_Exercise prompt_
Please return every record exactly as written, leaving out the pictures.

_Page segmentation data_

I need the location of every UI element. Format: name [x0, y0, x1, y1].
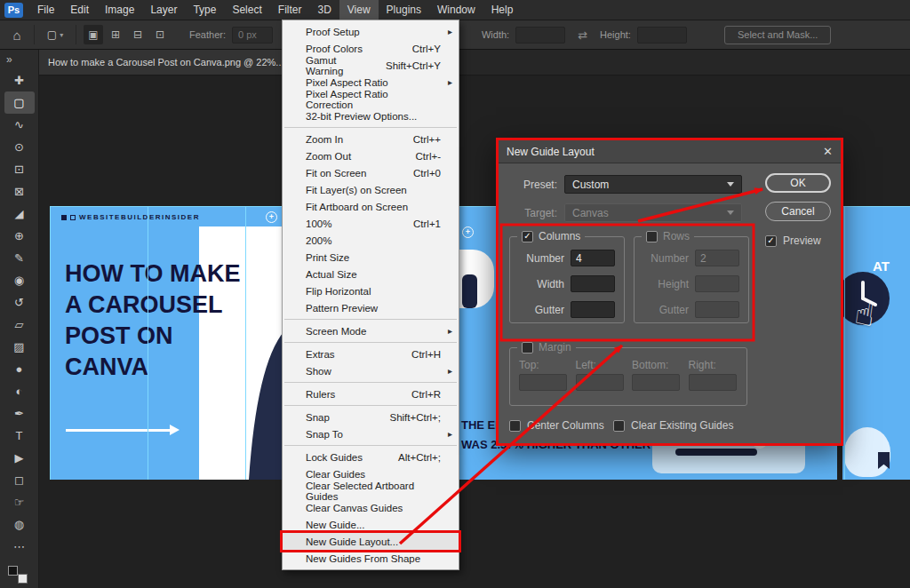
path-selection-tool[interactable]: ▶: [4, 447, 35, 469]
history-brush-tool[interactable]: ↺: [4, 291, 35, 314]
type-tool[interactable]: T: [4, 425, 35, 447]
view-menu-item[interactable]: Flip Horizontal: [283, 282, 459, 299]
select-and-mask-button[interactable]: Select and Mask...: [724, 26, 832, 44]
pen-tool[interactable]: ✒: [4, 402, 35, 425]
width-input[interactable]: [515, 27, 565, 44]
clear-existing-guides-checkbox[interactable]: [613, 420, 625, 432]
view-menu-item[interactable]: 32-bit Preview Options...: [283, 107, 459, 124]
object-selection-tool[interactable]: ⊙: [4, 136, 35, 158]
columns-width-input[interactable]: [571, 275, 615, 292]
view-menu-item[interactable]: Pattern Preview: [283, 299, 459, 316]
preset-value: Custom: [572, 179, 609, 191]
cancel-button[interactable]: Cancel: [765, 202, 831, 221]
brush-tool[interactable]: ✎: [4, 247, 35, 269]
menu-item-shortcut: Shift+Ctrl+Y: [373, 60, 441, 71]
menubar-item[interactable]: Layer: [142, 0, 185, 20]
view-menu-item[interactable]: 200%: [283, 232, 459, 249]
menubar-item[interactable]: Edit: [62, 0, 97, 20]
collapse-panel-icon[interactable]: »: [0, 50, 38, 69]
view-menu-item[interactable]: Show ▸: [283, 362, 459, 379]
crop-tool[interactable]: ⊡: [4, 158, 35, 180]
view-menu-item[interactable]: Zoom In Ctrl++: [283, 131, 459, 147]
view-menu-item[interactable]: Pixel Aspect Ratio Correction: [283, 91, 459, 107]
hand-cursor-illustration: ☝: [852, 295, 877, 335]
menu-item-label: Clear Guides: [306, 469, 365, 480]
view-menu-item[interactable]: Snap Shift+Ctrl+;: [283, 409, 459, 425]
view-menu-item[interactable]: Screen Mode ▸: [283, 322, 459, 339]
dialog-close-icon[interactable]: ✕: [823, 145, 833, 158]
gradient-tool[interactable]: ▨: [4, 336, 35, 358]
menubar-item[interactable]: Plugins: [379, 0, 429, 20]
hand-tool[interactable]: ☞: [4, 491, 35, 513]
columns-number-input[interactable]: [571, 250, 615, 266]
dodge-tool[interactable]: ◐: [4, 380, 35, 402]
preview-checkbox[interactable]: ✓: [765, 235, 777, 247]
eraser-tool[interactable]: ▱: [4, 314, 35, 336]
blur-tool[interactable]: ●: [4, 358, 35, 380]
background-color-swatch[interactable]: [18, 574, 28, 584]
preset-dropdown[interactable]: Custom: [564, 175, 742, 194]
columns-checkbox[interactable]: ✓: [522, 231, 533, 242]
menubar-item[interactable]: Filter: [270, 0, 310, 20]
feather-input[interactable]: 0 px: [232, 27, 273, 44]
rows-checkbox[interactable]: ✓: [646, 231, 658, 242]
menubar-item[interactable]: Type: [185, 0, 224, 20]
view-menu-item[interactable]: Proof Setup ▸: [283, 23, 459, 40]
menubar-item[interactable]: 3D: [309, 0, 339, 20]
view-menu-item[interactable]: New Guide...: [283, 516, 459, 533]
view-menu-item[interactable]: Fit on Screen Ctrl+0: [283, 164, 459, 181]
view-menu-item[interactable]: Print Size: [283, 249, 459, 266]
eyedropper-tool[interactable]: ◢: [4, 203, 35, 225]
view-menu-item[interactable]: Extras Ctrl+H: [283, 346, 459, 362]
swap-dimensions-icon[interactable]: ⇄: [578, 28, 587, 42]
menubar-item[interactable]: File: [29, 0, 62, 20]
dialog-titlebar[interactable]: New Guide Layout ✕: [499, 140, 841, 163]
view-menu-item[interactable]: Fit Artboard on Screen: [283, 198, 459, 215]
menubar-item[interactable]: Image: [97, 0, 142, 20]
view-menu-item[interactable]: Gamut Warning Shift+Ctrl+Y: [283, 57, 459, 74]
view-menu-item[interactable]: Clear Canvas Guides: [283, 499, 459, 516]
move-tool[interactable]: ✚: [4, 69, 35, 91]
selection-mode-new-icon[interactable]: ▣: [84, 25, 103, 44]
shape-tool[interactable]: ◻: [4, 469, 35, 491]
view-menu-item[interactable]: Actual Size: [283, 266, 459, 282]
ok-button[interactable]: OK: [765, 173, 831, 193]
selection-mode-subtract-icon[interactable]: ⊟: [128, 25, 148, 44]
view-menu-item[interactable]: Rulers Ctrl+R: [283, 385, 459, 402]
document-tab[interactable]: How to make a Carousel Post on Canva.png…: [39, 50, 310, 75]
frame-tool[interactable]: ⊠: [4, 180, 35, 203]
view-menu-item[interactable]: New Guides From Shape: [283, 550, 459, 567]
healing-brush-tool[interactable]: ⊕: [4, 225, 35, 247]
color-swatches[interactable]: [8, 566, 29, 584]
rows-height-input: [695, 275, 739, 292]
foreground-color-swatch[interactable]: [8, 566, 18, 576]
edit-toolbar-tool[interactable]: ⋯: [4, 536, 35, 558]
view-menu-item[interactable]: Lock Guides Alt+Ctrl+;: [283, 449, 459, 465]
height-input[interactable]: [637, 27, 687, 44]
view-menu-item[interactable]: Clear Selected Artboard Guides: [283, 482, 459, 499]
target-dropdown: Canvas: [564, 203, 742, 222]
menubar-item[interactable]: Help: [483, 0, 522, 20]
view-menu-item[interactable]: Zoom Out Ctrl+-: [283, 147, 459, 164]
selection-mode-intersect-icon[interactable]: ⊡: [150, 25, 170, 44]
selection-mode-add-icon[interactable]: ⊞: [106, 25, 125, 44]
menu-item-shortcut: Ctrl+Y: [400, 44, 441, 54]
tool-icon: ▶: [15, 451, 24, 465]
clone-stamp-tool[interactable]: ◉: [4, 269, 35, 291]
view-menu-item[interactable]: 100% Ctrl+1: [283, 215, 459, 232]
view-menu-item-highlighted[interactable]: New Guide Layout...: [283, 533, 459, 550]
zoom-tool[interactable]: ◍: [4, 513, 35, 536]
tool-preset-picker[interactable]: ▢ ▾: [35, 28, 76, 41]
menubar-item[interactable]: Select: [224, 0, 269, 20]
columns-group-legend: ✓ Columns: [517, 230, 585, 242]
margin-checkbox[interactable]: ✓: [522, 342, 533, 354]
center-columns-checkbox[interactable]: [509, 420, 521, 432]
home-icon[interactable]: ⌂: [0, 28, 34, 43]
columns-gutter-input[interactable]: [571, 301, 615, 318]
lasso-tool[interactable]: ∿: [4, 114, 35, 136]
rectangular-marquee-tool[interactable]: ▢: [4, 91, 35, 114]
view-menu-item[interactable]: Snap To ▸: [283, 425, 459, 442]
menubar-item[interactable]: View: [339, 0, 379, 20]
view-menu-item[interactable]: Fit Layer(s) on Screen: [283, 181, 459, 198]
menubar-item[interactable]: Window: [429, 0, 483, 20]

_Written response_
I need the location of every UI element. Format: name [x0, y0, x1, y1].
path-selection-tool[interactable]: ▶: [4, 447, 35, 469]
history-brush-tool[interactable]: ↺: [4, 291, 35, 314]
type-tool[interactable]: T: [4, 425, 35, 447]
view-menu-item[interactable]: Flip Horizontal: [283, 282, 459, 299]
select-and-mask-button[interactable]: Select and Mask...: [724, 26, 832, 44]
pen-tool[interactable]: ✒: [4, 402, 35, 425]
width-input[interactable]: [515, 27, 565, 44]
clear-existing-guides-checkbox[interactable]: [613, 420, 625, 432]
view-menu-item[interactable]: 32-bit Preview Options...: [283, 107, 459, 124]
object-selection-tool[interactable]: ⊙: [4, 136, 35, 158]
columns-width-input[interactable]: [571, 275, 615, 292]
view-menu-item[interactable]: Pattern Preview: [283, 299, 459, 316]
preset-value: Custom: [572, 179, 609, 191]
cancel-button[interactable]: Cancel: [765, 202, 831, 221]
brush-tool[interactable]: ✎: [4, 247, 35, 269]
menu-item-shortcut: Shift+Ctrl+Y: [373, 60, 441, 71]
menubar-item[interactable]: Layer: [142, 0, 185, 20]
view-menu-item[interactable]: 200%: [283, 232, 459, 249]
menubar-item[interactable]: Edit: [62, 0, 97, 20]
collapse-panel-icon[interactable]: »: [0, 50, 38, 69]
view-menu-item[interactable]: Show ▸: [283, 362, 459, 379]
crop-tool[interactable]: ⊡: [4, 158, 35, 180]
view-menu-item[interactable]: Zoom In Ctrl++: [283, 131, 459, 147]
view-menu-item[interactable]: Pixel Aspect Ratio Correction: [283, 91, 459, 107]
hand-cursor-illustration: ☝: [852, 295, 877, 335]
menu-item-label: Clear Guides: [306, 469, 365, 480]
view-menu-item[interactable]: Snap Shift+Ctrl+;: [283, 409, 459, 425]
view-menu-item[interactable]: Screen Mode ▸: [283, 322, 459, 339]
dialog-close-icon[interactable]: ✕: [823, 145, 833, 158]
gradient-tool[interactable]: ▨: [4, 336, 35, 358]
menubar-item[interactable]: Plugins: [379, 0, 429, 20]
hand-tool[interactable]: ☞: [4, 491, 35, 513]
columns-number-input[interactable]: [571, 250, 615, 266]
dodge-tool[interactable]: ◐: [4, 380, 35, 402]
preview-checkbox[interactable]: ✓: [765, 235, 777, 247]
eraser-tool[interactable]: ▱: [4, 314, 35, 336]
blur-tool[interactable]: ●: [4, 358, 35, 380]
background-color-swatch[interactable]: [18, 574, 28, 584]
preset-dropdown[interactable]: Custom: [564, 175, 742, 194]
columns-checkbox[interactable]: ✓: [522, 231, 533, 242]
menubar-item[interactable]: Filter: [270, 0, 310, 20]
feather-input[interactable]: 0 px: [232, 27, 273, 44]
rows-checkbox[interactable]: ✓: [646, 231, 658, 242]
menubar-item[interactable]: Type: [185, 0, 224, 20]
view-menu-item[interactable]: Proof Setup ▸: [283, 23, 459, 40]
menubar-item[interactable]: 3D: [309, 0, 339, 20]
view-menu-item[interactable]: New Guide...: [283, 516, 459, 533]
view-menu-item[interactable]: Fit on Screen Ctrl+0: [283, 164, 459, 181]
view-menu-item[interactable]: Print Size: [283, 249, 459, 266]
eyedropper-tool[interactable]: ◢: [4, 203, 35, 225]
view-menu-item[interactable]: Extras Ctrl+H: [283, 346, 459, 362]
swap-dimensions-icon[interactable]: ⇄: [578, 28, 587, 42]
menubar-item[interactable]: File: [29, 0, 62, 20]
dialog-titlebar[interactable]: New Guide Layout ✕: [499, 140, 841, 163]
view-menu-item[interactable]: Fit Artboard on Screen: [283, 198, 459, 215]
menubar-item[interactable]: Image: [97, 0, 142, 20]
view-menu-item[interactable]: Gamut Warning Shift+Ctrl+Y: [283, 57, 459, 74]
view-menu-item[interactable]: Clear Canvas Guides: [283, 499, 459, 516]
move-tool[interactable]: ✚: [4, 69, 35, 91]
selection-mode-new-icon[interactable]: ▣: [84, 25, 103, 44]
shape-tool[interactable]: ◻: [4, 469, 35, 491]
view-menu-item[interactable]: Actual Size: [283, 266, 459, 282]
ok-button[interactable]: OK: [765, 173, 831, 193]
selection-mode-subtract-icon[interactable]: ⊟: [128, 25, 148, 44]
view-menu-item[interactable]: Rulers Ctrl+R: [283, 385, 459, 402]
document-tab[interactable]: How to make a Carousel Post on Canva.png…: [39, 50, 310, 75]
frame-tool[interactable]: ⊠: [4, 180, 35, 203]
view-menu-item[interactable]: New Guides From Shape: [283, 550, 459, 567]
healing-brush-tool[interactable]: ⊕: [4, 225, 35, 247]
color-swatches[interactable]: [8, 566, 29, 584]
rows-height-input: [695, 275, 739, 292]
foreground-color-swatch[interactable]: [8, 566, 18, 576]
edit-toolbar-tool[interactable]: ⋯: [4, 536, 35, 558]
view-menu-item[interactable]: Lock Guides Alt+Ctrl+;: [283, 449, 459, 465]
height-input[interactable]: [637, 27, 687, 44]
view-menu-item[interactable]: Clear Selected Artboard Guides: [283, 482, 459, 499]
target-dropdown: Canvas: [564, 203, 742, 222]
menubar-item[interactable]: Help: [483, 0, 522, 20]
view-menu-item[interactable]: Zoom Out Ctrl+-: [283, 147, 459, 164]
selection-mode-intersect-icon[interactable]: ⊡: [150, 25, 170, 44]
selection-mode-add-icon[interactable]: ⊞: [106, 25, 125, 44]
menu-item-shortcut: Ctrl+Y: [400, 44, 441, 54]
tool-icon: ▶: [15, 451, 24, 465]
clone-stamp-tool[interactable]: ◉: [4, 269, 35, 291]
view-menu-item[interactable]: 100% Ctrl+1: [283, 215, 459, 232]
view-menu-item-highlighted[interactable]: New Guide Layout...: [283, 533, 459, 550]
zoom-tool[interactable]: ◍: [4, 513, 35, 536]
tool-preset-picker[interactable]: ▢ ▾: [35, 28, 76, 41]
menubar-item[interactable]: Select: [224, 0, 269, 20]
columns-group-legend: ✓ Columns: [517, 230, 585, 242]
margin-checkbox[interactable]: ✓: [522, 342, 533, 354]
center-columns-checkbox[interactable]: [509, 420, 521, 432]
home-icon[interactable]: ⌂: [0, 28, 34, 43]
columns-gutter-input[interactable]: [571, 301, 615, 318]
lasso-tool[interactable]: ∿: [4, 114, 35, 136]
rectangular-marquee-tool[interactable]: ▢: [4, 91, 35, 114]
view-menu-item[interactable]: Snap To ▸: [283, 425, 459, 442]
menubar-item[interactable]: View: [339, 0, 379, 20]
view-menu-item[interactable]: Fit Layer(s) on Screen: [283, 181, 459, 198]
menubar-item[interactable]: Window: [429, 0, 483, 20]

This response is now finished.